When the first one didn’t work out, you were going to have to save some for the second one.
And if Penn State wins the second one, the patience will pay off jackpot big. Penn State will have beaten a top-10 team, the win missing from its résumé in 2017, 2019 and even 2022. More importantly, Franklin will have won the big game that’s been circled since the first big game this season.
Your patience will be rejuvenated by the well that is a big win in college football and that will be Franklin’s reward.
And if Penn State loses, you’re allowed to be a lot more impatient because you won’t have much left.
Saturday will be the last crack that Penn State gets to an 11-win regular season in the four-team era. And 11-win season likely would cash in on not just the patience of this season but of 2017, 2018, 2019, 2020, 2021 and 2022.
Those were the years there were expectations, reasonable or not, by some or by many, that Penn State should be doing more than just going to New Year’s Six bowls. It’s greedy to some fanbases but it’s probably fair given who Penn State’s most direct competitors are – with Saturday’s opponent being one of them.
And with that, a loss would leave even the most faithful with less patience for what happens next.
It would be another great roster squandered away. It would be a year of the quarterback that’s supposed to be the one that would complete the job wasted. It would mean – particularly thanks to his contact – that once again you’re going to have to wait until next year and deal with it whether you like it or not.
Franklin isn’t going anywhere.

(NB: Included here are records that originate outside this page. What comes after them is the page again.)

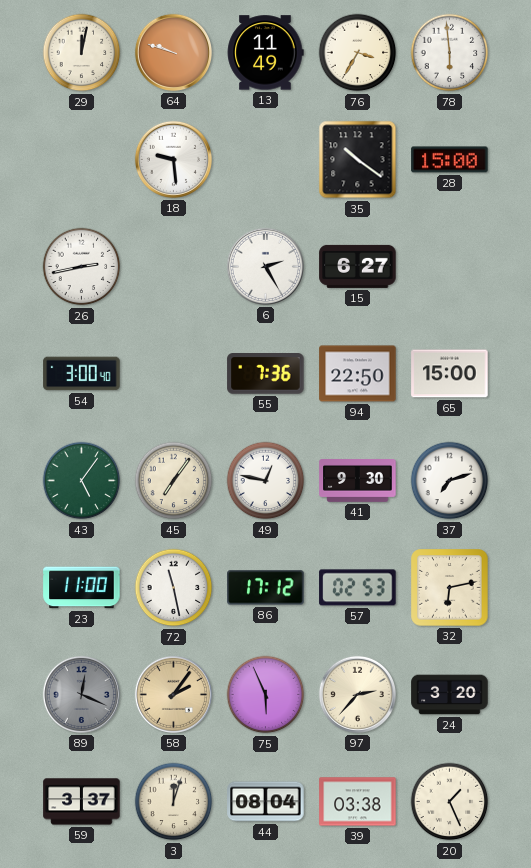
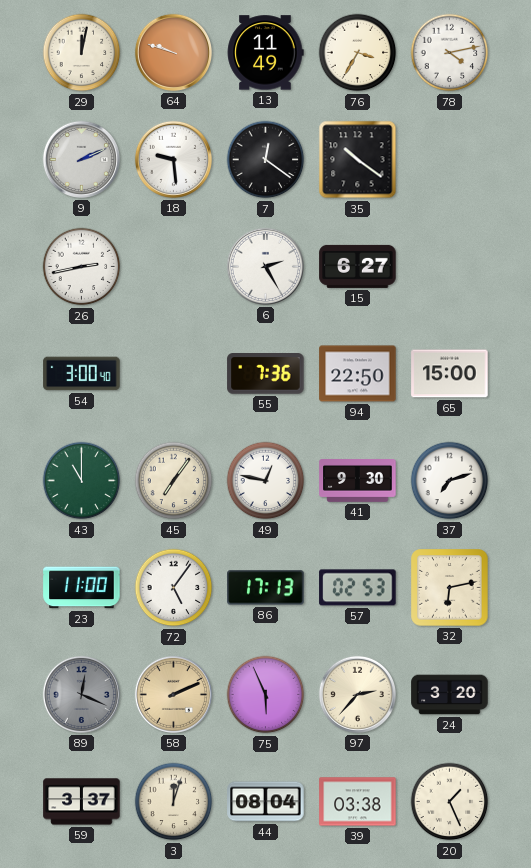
78: 5:59 -> 4:13
9: none -> 2:11
7: none -> 12:21
28: 15:00 -> none
43: 5:06 -> 11:00
72: 11:28 -> 5:06
86: 17:12 -> 17:13
58: 2:06 -> 2:11
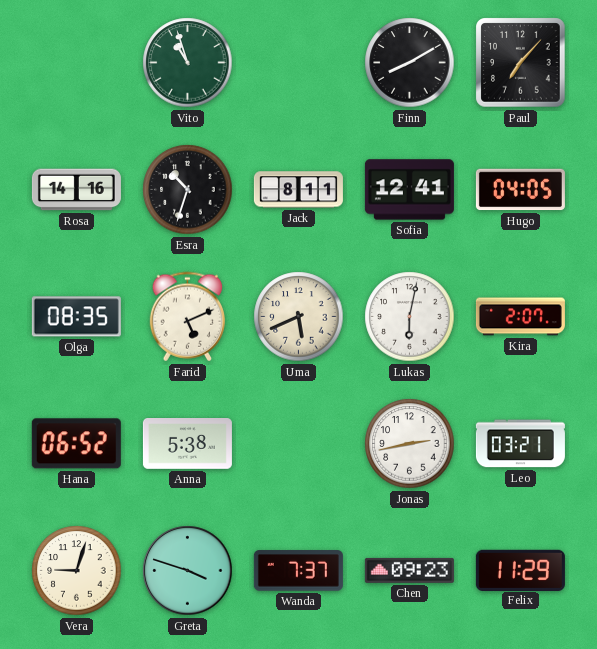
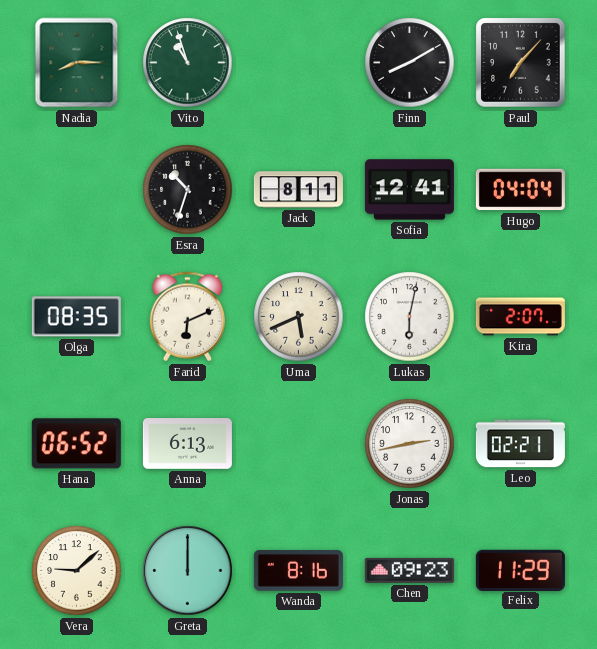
Nadia: none -> 8:15
Rosa: 14:16 -> none
Hugo: 04:05 -> 04:04
Farid: 5:11 -> 6:11
Anna: 5:38 -> 6:13
Leo: 03:21 -> 02:21
Vera: 9:03 -> 9:08
Greta: 3:48 -> 12:00
Wanda: 7:37 -> 8:16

And likely for Penn State, there’s no one better — even if that’s for worse. He will be here for quite a while and you’re going to have to be patient through that.

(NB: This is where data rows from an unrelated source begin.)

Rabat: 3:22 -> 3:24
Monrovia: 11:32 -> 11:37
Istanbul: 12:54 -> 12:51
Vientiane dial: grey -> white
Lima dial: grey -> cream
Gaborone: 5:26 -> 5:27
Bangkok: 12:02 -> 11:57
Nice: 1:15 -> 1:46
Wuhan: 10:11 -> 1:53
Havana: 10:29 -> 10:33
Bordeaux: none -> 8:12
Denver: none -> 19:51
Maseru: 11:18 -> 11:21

A loss would be another ask at the well for patience because again, you made another deal that’s called being a college football fan. It’s just a very big ask.
Making it is not easy given how he’s 3-16 in games against top-10 teams. A loss makes the record one game worse and seeing that happen is not easy either. With how Franklin has publicly challenged his teams to be “elite” and the administration for more support with facilities, a loss makes it that much harder to be patient.

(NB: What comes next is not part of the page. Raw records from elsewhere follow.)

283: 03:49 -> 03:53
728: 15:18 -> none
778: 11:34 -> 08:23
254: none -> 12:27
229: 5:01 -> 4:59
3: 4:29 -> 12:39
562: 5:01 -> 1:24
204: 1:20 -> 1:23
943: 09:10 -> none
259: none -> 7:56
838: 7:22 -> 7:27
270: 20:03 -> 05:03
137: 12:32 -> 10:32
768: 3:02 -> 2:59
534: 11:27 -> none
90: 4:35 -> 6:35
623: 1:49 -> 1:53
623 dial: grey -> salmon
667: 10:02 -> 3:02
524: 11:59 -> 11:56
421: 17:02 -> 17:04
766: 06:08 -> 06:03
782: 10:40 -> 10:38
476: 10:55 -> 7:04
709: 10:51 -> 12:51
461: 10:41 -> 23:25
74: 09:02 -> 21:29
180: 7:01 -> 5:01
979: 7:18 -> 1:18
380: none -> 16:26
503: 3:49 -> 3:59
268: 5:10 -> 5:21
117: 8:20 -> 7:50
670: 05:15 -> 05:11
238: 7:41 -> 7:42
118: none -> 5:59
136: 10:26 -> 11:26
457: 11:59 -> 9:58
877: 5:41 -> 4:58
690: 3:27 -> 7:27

And if he wins on Saturday, he’s done everything he can do to put Penn State in the best position to make the playoff.
The patience it took to get to Saturday will have paid off and every ounce of 4th-and-five or weather delay in East Lansing will have been worth it.
If he loses, there will always be a “yes, but” attached to his name with what comes next and missing the playoff in this era. That’s the cost of the patience – which might not be worth much to you.
Next year the rules are different when the playoff expands but that “yes but” will still follow.
“Yes, he got Penn State to the 12-team playoff, but he’s supposed to do that with this contract.”
“Yes, he led Penn State to a 10-win season, but he’s never won the big games.”
“Yes, he won enough to keep Penn State relevant, but he didn’t do enough to send them to the next level and now it’s even harder to win a title.”
Saturday serves as the last chance for him to do everything in his power right now to prevent the phrase “yes but” being attached to his name.
It also serves as the last chance for him to pay out on the patience he’s been asking for in the four-team era.
That’s what Saturday will mean, whether or not the patience he asked for – directly or indirectly – will have been worth something.
Because by the time the sun goes down Saturday, things will be different.
The patience will have been used to pay but for what?